> Given data
::::::::

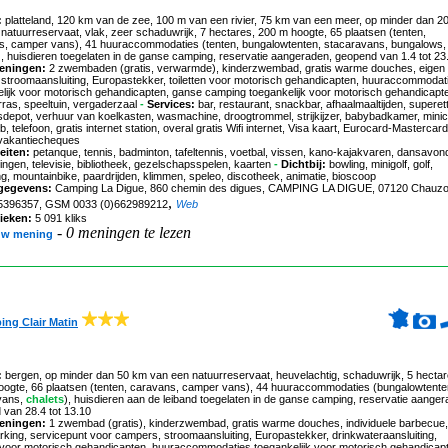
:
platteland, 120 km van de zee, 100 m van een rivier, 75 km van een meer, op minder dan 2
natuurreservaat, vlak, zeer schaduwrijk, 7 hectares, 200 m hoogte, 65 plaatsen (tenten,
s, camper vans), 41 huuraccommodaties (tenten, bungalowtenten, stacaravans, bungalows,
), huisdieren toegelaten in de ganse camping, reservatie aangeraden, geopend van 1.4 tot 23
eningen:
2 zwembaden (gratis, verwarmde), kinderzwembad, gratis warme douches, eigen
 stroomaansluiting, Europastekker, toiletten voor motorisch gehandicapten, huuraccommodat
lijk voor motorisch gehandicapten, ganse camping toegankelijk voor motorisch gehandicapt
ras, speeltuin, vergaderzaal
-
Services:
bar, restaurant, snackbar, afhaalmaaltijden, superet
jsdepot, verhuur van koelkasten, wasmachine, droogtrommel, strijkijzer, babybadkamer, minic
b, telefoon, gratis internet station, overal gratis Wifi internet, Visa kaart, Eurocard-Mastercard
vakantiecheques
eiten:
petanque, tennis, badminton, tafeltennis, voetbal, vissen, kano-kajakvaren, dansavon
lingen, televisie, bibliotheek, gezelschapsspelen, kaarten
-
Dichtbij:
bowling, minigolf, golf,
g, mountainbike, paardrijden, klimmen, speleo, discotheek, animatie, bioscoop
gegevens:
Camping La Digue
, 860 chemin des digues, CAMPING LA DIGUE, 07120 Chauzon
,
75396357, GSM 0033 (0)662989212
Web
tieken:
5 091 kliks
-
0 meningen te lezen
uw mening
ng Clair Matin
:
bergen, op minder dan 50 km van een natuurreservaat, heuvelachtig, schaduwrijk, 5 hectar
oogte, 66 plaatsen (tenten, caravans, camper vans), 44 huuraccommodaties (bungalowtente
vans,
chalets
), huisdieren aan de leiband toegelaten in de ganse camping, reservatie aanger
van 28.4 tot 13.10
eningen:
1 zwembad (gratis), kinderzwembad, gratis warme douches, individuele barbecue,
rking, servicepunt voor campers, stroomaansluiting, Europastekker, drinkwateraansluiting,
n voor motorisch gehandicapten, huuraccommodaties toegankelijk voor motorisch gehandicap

::::::::

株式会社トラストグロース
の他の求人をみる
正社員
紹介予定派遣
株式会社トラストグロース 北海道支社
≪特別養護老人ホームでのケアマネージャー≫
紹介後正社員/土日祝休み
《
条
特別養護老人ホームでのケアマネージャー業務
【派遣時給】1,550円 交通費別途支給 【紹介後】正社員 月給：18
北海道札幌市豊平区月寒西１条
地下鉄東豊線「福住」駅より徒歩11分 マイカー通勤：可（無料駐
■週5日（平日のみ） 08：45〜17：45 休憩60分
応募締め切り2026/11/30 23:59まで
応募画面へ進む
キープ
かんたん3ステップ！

::::::::

> Work request
Within the data above, filter for lines containing the word "kinderzwembad" and copy each one.

> Exercise response
2 zwembaden (gratis, verwarmde), kinderzwembad, gratis warme douches, eigen
1 zwembad (gratis), kinderzwembad, gratis warme douches, individuele barbecue,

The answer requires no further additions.